**PROBLEM REQUIREMENTS**.
The pictures in the data below are to be omitted; all else must be duplicated exactly.

**DATA SECTION**.
• • • • • • •
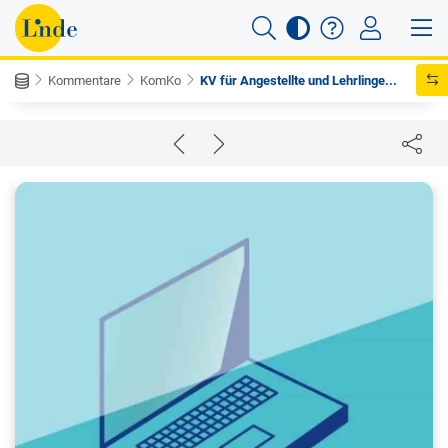
Kommentare
KomKo
KV für Angestellte und Lehrlinge...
• • • • • • •
**TASK OUTPUT**.
Kommentare
KomKo
KV für Angestellte und Lehrlinge...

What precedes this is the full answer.